We registered all interactions between bromeliad epiphytes and woody species at three 20 × 20 m plots (19°30.065′ N, 105°02.584′ W; 19°30.532′ N, 105°02.410′ W; 19°24.297′ N, 104°58.968′ W). We registered all epiphytes larger than approximately 3 cm in height, which can be confidently seen and identified from the ground using binoculars. Data on epiphytic bromeliads was collected during the dry season of 2007/2008 (from November to May) when the canopy is leafless and bromeliads are easy to observe. Two Tillandsia species have the potential of secondary dispersal by asexual means (Tillandsia intermedia, R. Sayago 2007, personal observation; Tillandsia usneoides, [37]) when ramets (clones) detach. We defined an individual as an epiphyte physically separated from other epiphytes.

All the woody plants at the plots with a diameter at 1.3 m above ground (trees and shrubs) or at the base (lianas) greater than 2.5 cm (DBH henceforth) were marked with an aluminium tag. For each marked individual we collected the following information: (i) DBH, (ii) species identity, and (iii) the abundance of each epiphytic bromeliad species. Leaf and reproductive samples were collected for each woody species. Plant identification was conducted by the authors and corroborated with herbarium specimens preserved at the Chamela Biological Station (Universidad Nacional Autonoma de Mexico). We refer to phorophytes only when referring to woody individuals bearing epiphytes, and to woody species to refer to all potential phorophytes present at the plots.

Bark texture for all woody species (see the electronic supplementary material, appendix S1) was recorded for at least one, and up to three of the largest individuals of each species based on four previously defined categories, from smooth (category 1) with lack of ornamentation (e.g. spines, lenticels, fissures) and including smooth exfoliating barks (e.g. some Bursera species), to rough (category 4) with coarse ornamentation (large lenticels and/or spines and/or deep fissures).
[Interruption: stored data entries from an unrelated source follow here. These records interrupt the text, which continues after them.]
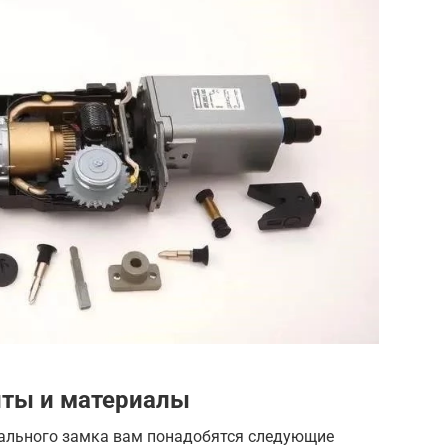
ты и материалы
рального замка вам понадобятся следующие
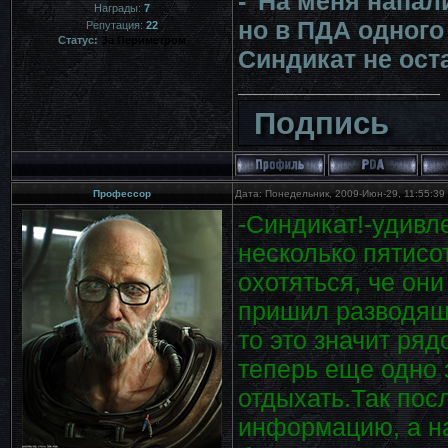
-"На меня напал
Награды:
7
но в ПДА одного 
Репутация:
22
Статус:
За Периметром
Синдикат не ост
Подпись
Профессор
Дата: Понедельник, 2009-Июн-29, 11:55:3
-Синдикат!-удивл
несколько пятисо
охотяться, че они
пришил разводящ
то это значит ряд
теперь еще одно 
отдыхать.Так пос
информацию, а н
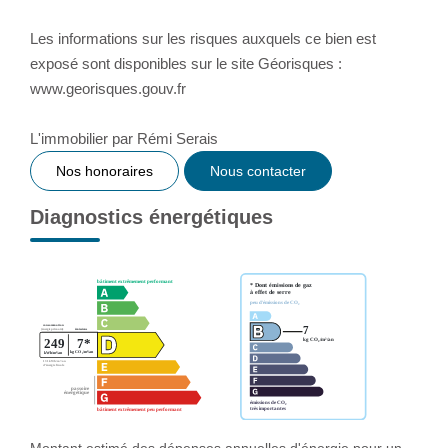
Les informations sur les risques auxquels ce bien est
exposé sont disponibles sur le site Géorisques :
www.georisques.gouv.fr
L'immobilier par Rémi Serais
Nos honoraires
Nous contacter
Diagnostics énergétiques
Montant estimé des dépenses annuelles d'énergie pour un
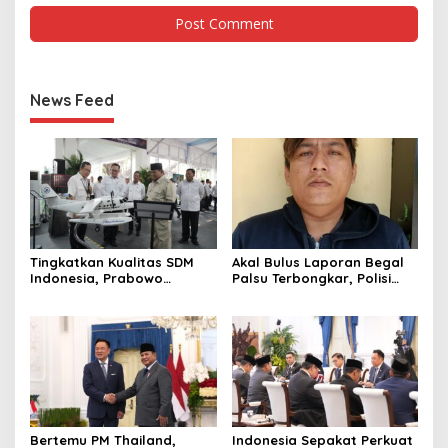
News Feed
Tingkatkan Kualitas SDM
Akal Bulus Laporan Begal
Indonesia, Prabowo
Palsu Terbongkar, Polisi
Bangun Sekolah Unggulan
Ungkap Penggelapan Uang
hingga Undang Universitas
Perusahaan untuk Crypto
Terbaik Dunia
Bertemu PM Thailand,
Indonesia Sepakat Perkuat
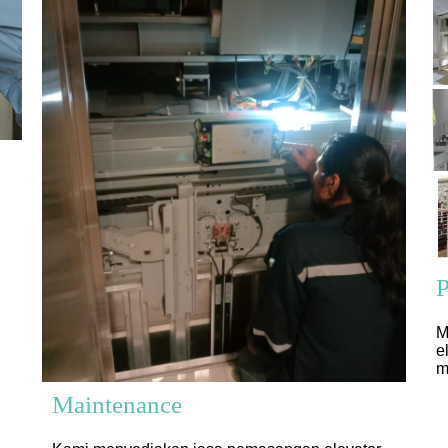
P
M
e
m
Maintenance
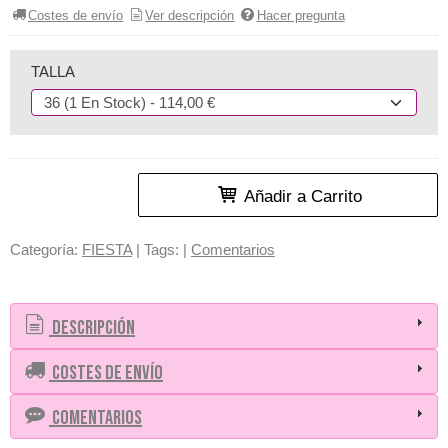
Costes de envío
Ver descripción
Hacer pregunta
TALLA
Añadir a Carrito
Categoría:
FIESTA
|
Tags:
|
Comentarios
Descripción
Costes de Envío
Comentarios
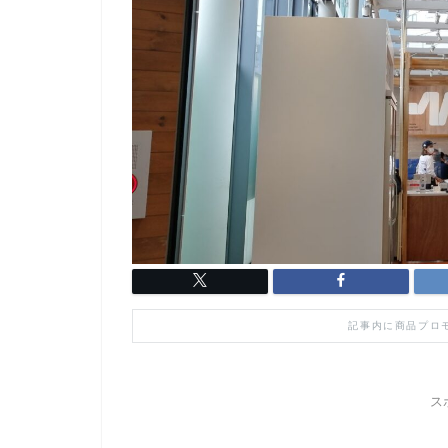
記事内に商品プロ
ス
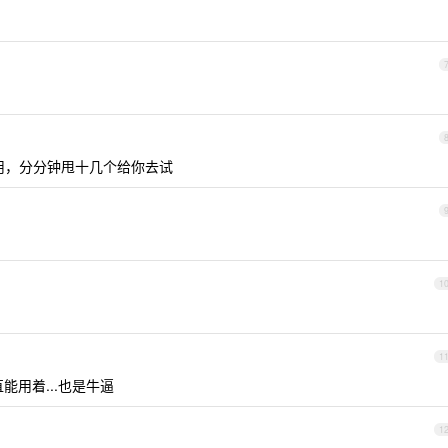
能用，分分钟甩十几个给你去试
1
1
能用着...也是牛逼
1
Trees with rugose and ornamented bark are expected to have a greater load of epiphytes [22,29]. Data on wood density (specific gravity) of all tree species at the plots was obtained from the literature (see the electronic supplementary material, appendix S1).

(b). Observed interaction network

Ninety per cent of the bromeliad epiphytes were found on woody individuals with DBH greater than or equal to 5 cm, and we only considered these individuals for the network analyses. We constructed an interaction matrix Y describing the epiphyte–phorophyte network, pooling the data from the three sites. In this matrix the I rows correspond to woody species (all potential phorophytes) and the J columns to bromeliad species (epiphytes), and a cell yij is an integer that represents the number of interactions that occur between woody species i and bromeliad species j, i.e. the sum of all epiphyte individuals of species i at the three plots, recorded on individuals of woody species j. Any woody species i at the plots, whose individuals did not host bromeliads is present in this matrix with ∑i yi* = 0.

We use network statistics that characterize several aspects of network structure [40] to describe the observed network and to compare observed values with the values obtained from models of network determinants using functions in R [12,4042] (see the electronic supplementary material, appendix S2): (i) connectance (C = number of links/IJ); (ii) nestedness [4], two metrics: N = 100−T, where T is the matrix temperature [43], and nestedness based on overlap and decreasing fill (NODF) [44]; (iii) interaction evenness [45]; (iv) Inline graphic a quantitative metric of specialization that controls for the interaction frequencies expected from the total observations per species, i.e. the effect of the differences in the abundance of species, that results in abundant species interacting more frequently and with more partners, is removed [46]; (v) generality and vulnerability, the weighted mean number of phorophyte species per epiphyte species, and epiphyte species per phorophyte species, respectively [47]; and (vi) the average interaction strength asymmetry for phorophytes and for epiphytes [8]. The first two statistics are based on unweighted links, whereas the remaining are based on weighted links. To allow for comparison, we assessed the significance of nestedness [43,48] using the equivalent of null model 2 of Bascompte et al. [4].

(c). Models of network determinants

We follow the conceptual and methodological framework proposed by Vázquez et al. [12], in which the observed matrix is a function of multiple interaction probability matrices determined by different factors. We built probability matrices from models that consider epiphyte and woody species abundance, bark texture and wood density of woody species, size (DBH) of woody individuals, and presence/absence of woody species and epiphytes species at each site (spatial overlap). In addition, we develop models that consider the joint effect of two or more factors, thus, all possible combinations (plant size is always assessed together with abundance, see below for details) of two, three and four factors, and a full model with the five factors are considered.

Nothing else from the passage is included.